Important outcomes identified from qualitative research on patients recovering from OLLF will be fed-back to 10 patients and 10 healthcare professionals in three structured-discussion groups. Participants will work together to develop and map outcome statements onto the WHO’s International Classification of Functioning, Disability and Health model (ICF). Using nominal group technique, participants will prioritise outcome statements for inclusion in the COS.
WS2. What outcomes have been reported in the literature and what OMIs have been used to measure them?
A systematic review will be conducted to identify outcomes reported in clinical trials on OLLF, their quality of reporting and what OMIs have been used to measure them.
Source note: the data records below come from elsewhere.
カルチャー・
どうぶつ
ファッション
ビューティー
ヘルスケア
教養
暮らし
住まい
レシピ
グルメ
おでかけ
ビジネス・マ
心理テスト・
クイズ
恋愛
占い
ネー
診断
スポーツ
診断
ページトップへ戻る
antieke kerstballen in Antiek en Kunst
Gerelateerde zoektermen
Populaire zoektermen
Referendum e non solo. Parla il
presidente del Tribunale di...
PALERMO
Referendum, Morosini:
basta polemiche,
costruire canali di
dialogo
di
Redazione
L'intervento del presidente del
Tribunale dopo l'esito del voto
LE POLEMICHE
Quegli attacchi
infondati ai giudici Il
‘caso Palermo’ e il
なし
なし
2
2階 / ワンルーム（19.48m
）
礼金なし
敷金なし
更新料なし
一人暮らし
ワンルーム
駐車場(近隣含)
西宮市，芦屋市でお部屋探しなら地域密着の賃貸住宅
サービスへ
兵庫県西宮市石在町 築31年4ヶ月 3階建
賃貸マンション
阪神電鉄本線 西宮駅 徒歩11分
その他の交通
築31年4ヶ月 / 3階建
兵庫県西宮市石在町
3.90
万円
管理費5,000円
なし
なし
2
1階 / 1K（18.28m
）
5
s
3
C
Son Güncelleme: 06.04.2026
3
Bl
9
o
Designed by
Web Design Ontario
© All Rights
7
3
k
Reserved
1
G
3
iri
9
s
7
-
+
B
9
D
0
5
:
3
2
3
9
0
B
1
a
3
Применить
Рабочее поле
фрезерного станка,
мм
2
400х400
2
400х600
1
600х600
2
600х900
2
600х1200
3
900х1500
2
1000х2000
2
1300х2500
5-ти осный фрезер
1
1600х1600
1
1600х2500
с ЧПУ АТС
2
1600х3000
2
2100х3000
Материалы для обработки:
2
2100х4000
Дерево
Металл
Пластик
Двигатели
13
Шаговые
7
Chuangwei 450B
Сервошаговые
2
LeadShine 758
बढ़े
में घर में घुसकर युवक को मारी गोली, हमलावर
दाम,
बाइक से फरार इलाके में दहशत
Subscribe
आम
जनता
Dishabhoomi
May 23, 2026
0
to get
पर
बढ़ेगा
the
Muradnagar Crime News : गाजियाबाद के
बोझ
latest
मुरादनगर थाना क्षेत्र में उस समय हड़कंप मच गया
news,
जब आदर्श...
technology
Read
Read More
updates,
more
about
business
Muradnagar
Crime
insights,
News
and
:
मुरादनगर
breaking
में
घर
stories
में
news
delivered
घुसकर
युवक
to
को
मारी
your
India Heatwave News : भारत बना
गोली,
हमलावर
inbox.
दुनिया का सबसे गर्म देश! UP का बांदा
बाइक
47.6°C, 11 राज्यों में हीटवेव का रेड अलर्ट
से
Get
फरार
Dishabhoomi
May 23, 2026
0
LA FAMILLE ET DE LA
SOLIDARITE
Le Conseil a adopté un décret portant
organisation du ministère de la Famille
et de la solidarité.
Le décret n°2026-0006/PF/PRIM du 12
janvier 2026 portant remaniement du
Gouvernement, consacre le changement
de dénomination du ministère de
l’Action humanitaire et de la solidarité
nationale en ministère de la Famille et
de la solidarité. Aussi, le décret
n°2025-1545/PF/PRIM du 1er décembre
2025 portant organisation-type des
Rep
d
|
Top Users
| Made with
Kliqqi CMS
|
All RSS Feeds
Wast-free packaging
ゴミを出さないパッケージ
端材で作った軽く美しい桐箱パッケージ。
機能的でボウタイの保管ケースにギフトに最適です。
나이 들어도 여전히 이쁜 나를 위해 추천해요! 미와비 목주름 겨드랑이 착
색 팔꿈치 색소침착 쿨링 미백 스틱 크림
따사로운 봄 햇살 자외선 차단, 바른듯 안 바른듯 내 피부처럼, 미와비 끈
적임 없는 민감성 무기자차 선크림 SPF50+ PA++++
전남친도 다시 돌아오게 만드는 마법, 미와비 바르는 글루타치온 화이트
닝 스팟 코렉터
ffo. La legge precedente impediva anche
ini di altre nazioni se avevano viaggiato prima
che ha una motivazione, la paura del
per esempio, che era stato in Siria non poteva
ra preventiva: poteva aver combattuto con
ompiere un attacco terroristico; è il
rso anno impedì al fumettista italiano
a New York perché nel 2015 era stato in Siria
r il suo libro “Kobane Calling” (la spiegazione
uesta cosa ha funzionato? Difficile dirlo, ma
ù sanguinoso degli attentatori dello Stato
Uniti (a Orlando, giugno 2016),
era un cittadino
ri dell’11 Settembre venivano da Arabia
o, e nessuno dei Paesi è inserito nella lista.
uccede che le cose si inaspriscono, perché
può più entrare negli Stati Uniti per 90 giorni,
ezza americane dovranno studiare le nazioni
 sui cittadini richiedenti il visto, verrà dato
All outcomes and OMIs identified in WS1-2 will be fed into an inventory of outcomes.
WS3. What is the COS for OLLF?
Inventoried outcomes will be scored by patients and stakeholders by order of importance in an online-Delphi survey. This will be conducted over three-rounds where outcomes reaching consensus for inclusion in the COS will be shortlisted.
A minimum of 30 patients and stakeholders will be invited to an initial consensus meeting where each shortlisted outcome will be discussed before electronic-voting on inclusion in the COS.
WS4. How should the COS be measured?
Upon creation of the COS, inventoried OMIs will be matched to core outcomes. The measurement properties of all matched OMI’s will then be assessed for quality using recognised assessment criteria. OMIs reaching an acceptable standard of quality for each core outcome will then be shortlisted.
Participants from consensus meeting one will be re-invited to a second consensus meeting where shortlisted OMIs will be voted on to be included in the COMIS.
Lower limb open fractures occur predominately in a bimodal population of young males sustaining high energy traumatic injuries and older females sustaining low energy fragility open fractures.